= Mario Carlin =

Italian opera singer

Mario Carlin

Mario Carlin (13 June 1915 – 30 April 1984) was an Italian tenor.

He sang in the major theaters from the 1950s to the 1970s, featuring in various supporting roles and character tenor roles in major operas. He was among the first singers to appear on television in operas broadcast by RAI (Radiotelevisione Italiana) after World War II. After his career as a tenor, he dedicated himself to teaching singing.

==Biography==

Mario Carlin in I quatro rusteghi, teatro alla Scala, Milan (photo with 1955 dedication)

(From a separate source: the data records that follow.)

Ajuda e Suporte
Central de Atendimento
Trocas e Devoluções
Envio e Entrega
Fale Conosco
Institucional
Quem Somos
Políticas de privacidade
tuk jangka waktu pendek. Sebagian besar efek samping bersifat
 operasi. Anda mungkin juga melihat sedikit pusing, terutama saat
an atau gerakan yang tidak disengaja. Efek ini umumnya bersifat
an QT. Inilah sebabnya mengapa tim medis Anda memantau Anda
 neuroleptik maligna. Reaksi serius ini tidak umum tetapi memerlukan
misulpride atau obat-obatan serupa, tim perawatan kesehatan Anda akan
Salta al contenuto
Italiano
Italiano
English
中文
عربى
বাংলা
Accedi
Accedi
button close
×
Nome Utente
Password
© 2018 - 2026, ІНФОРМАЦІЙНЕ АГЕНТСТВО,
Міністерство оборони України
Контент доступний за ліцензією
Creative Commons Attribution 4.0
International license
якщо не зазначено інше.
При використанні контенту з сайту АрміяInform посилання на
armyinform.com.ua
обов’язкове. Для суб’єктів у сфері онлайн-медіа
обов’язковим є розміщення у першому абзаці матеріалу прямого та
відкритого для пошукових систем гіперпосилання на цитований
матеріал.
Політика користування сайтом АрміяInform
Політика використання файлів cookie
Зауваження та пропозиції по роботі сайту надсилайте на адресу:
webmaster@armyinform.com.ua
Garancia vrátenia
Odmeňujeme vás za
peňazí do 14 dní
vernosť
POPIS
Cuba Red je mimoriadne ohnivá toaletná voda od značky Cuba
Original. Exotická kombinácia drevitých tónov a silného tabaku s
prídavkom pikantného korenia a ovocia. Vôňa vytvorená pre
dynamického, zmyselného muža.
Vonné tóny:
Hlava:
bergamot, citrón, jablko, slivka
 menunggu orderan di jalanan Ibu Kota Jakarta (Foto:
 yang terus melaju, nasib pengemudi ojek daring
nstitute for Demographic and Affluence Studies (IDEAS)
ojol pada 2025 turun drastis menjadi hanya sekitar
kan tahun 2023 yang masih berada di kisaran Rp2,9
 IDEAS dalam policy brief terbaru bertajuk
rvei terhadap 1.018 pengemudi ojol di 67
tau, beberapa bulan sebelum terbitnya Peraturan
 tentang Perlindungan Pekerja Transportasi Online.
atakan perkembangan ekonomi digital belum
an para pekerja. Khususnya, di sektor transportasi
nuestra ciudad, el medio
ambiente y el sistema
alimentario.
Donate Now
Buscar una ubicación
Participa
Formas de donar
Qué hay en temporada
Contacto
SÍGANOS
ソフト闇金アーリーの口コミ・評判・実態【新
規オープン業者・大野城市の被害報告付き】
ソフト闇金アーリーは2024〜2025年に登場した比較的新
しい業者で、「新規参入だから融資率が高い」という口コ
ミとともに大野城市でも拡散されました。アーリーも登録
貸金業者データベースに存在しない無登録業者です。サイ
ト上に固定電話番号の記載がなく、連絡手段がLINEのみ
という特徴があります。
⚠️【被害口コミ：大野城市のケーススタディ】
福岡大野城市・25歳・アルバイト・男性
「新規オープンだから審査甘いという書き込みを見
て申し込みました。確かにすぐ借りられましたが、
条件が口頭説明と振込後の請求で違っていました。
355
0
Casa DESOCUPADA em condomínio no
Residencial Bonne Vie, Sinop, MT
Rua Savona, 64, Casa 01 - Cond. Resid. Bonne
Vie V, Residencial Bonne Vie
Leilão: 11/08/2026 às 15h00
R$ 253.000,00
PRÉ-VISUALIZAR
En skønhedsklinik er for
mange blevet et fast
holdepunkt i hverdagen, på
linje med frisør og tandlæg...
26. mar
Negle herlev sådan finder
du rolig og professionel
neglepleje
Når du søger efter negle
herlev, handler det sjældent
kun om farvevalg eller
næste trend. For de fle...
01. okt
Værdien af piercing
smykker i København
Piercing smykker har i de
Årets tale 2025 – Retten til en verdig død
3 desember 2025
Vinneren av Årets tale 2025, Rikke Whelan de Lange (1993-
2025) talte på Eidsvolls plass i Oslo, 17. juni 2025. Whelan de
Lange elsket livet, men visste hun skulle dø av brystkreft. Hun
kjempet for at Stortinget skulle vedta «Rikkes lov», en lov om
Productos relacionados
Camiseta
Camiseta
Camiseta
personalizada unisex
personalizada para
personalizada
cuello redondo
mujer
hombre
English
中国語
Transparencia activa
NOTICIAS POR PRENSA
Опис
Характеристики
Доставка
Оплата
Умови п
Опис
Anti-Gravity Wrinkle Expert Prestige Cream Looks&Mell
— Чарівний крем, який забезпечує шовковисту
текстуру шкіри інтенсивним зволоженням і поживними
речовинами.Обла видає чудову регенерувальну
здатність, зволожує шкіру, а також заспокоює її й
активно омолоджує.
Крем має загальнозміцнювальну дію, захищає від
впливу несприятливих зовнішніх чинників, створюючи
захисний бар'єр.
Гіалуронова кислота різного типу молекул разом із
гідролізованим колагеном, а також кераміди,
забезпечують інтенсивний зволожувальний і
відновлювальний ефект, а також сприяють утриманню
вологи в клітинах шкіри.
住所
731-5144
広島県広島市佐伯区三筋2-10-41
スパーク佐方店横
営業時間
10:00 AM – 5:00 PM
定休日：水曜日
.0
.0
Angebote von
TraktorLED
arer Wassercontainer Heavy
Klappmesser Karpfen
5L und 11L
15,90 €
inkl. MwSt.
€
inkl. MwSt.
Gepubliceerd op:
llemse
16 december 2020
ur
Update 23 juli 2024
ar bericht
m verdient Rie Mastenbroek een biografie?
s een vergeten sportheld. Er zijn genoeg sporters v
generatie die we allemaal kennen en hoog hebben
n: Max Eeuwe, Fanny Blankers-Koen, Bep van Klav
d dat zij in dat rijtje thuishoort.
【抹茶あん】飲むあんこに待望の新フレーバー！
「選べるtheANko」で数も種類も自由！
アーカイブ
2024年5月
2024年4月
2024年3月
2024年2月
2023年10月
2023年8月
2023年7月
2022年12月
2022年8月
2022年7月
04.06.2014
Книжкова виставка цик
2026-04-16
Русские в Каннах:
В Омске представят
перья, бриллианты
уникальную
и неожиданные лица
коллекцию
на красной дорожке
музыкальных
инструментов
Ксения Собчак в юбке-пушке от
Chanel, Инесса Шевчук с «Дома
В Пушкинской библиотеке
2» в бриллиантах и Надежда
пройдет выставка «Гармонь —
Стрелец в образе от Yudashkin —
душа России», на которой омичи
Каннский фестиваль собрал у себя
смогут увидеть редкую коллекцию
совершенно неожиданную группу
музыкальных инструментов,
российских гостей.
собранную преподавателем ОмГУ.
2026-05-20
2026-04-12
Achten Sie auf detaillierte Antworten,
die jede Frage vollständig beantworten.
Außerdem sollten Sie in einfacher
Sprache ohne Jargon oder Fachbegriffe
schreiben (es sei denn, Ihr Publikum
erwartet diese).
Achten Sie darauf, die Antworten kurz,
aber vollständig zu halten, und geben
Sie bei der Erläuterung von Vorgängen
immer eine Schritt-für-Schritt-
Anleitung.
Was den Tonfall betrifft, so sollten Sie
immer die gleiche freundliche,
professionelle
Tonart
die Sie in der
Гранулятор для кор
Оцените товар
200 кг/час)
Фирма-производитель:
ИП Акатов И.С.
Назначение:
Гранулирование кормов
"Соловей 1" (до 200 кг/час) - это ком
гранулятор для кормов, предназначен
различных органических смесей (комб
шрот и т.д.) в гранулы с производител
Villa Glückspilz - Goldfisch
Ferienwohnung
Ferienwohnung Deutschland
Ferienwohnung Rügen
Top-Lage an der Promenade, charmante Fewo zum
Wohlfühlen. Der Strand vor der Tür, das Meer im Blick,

Carlin was born in Fasana, Istria, on 13 June 1915. He was originally a fisherman in his native town, where he was called el nostro gardellin ("our goldfinch"). During World War II he moved to Pola and then to Trieste due to military service. He continued to study singing in Trieste with some fellow tenors, with whom he would share a great part of his career. Thanks to his firm will and great sacrifices he rose from his humble origins to fame, becoming a complete lyrical artist. He sang with "grace and elegance of accent". Carlin was gifted with a sweet tenoral voice. Perhaps his greatest quality was his "interpretative subtlety". He was sought after for roles that required "finesse of interpretation together with sure technical competence and perfect intonation" by some of the greatest Italian conductors of his day, such as Vittorio Gui and Alfredo Simonetto. He is remembered for, among others, his interpretations of Federico in L'arlesiana, Arlecchino in Pagliacci, Ping in Turandot, Cassio in Otello, Dancaïre in Carmen, Filipeto in I quatro rusteghi.

He was an estimator of his fellow countryman Antonio Smareglia, whom he considered quite underrated.

In the latter part of his life, he retired from his tenor career to dedicate himself to teach young aspiring tenors.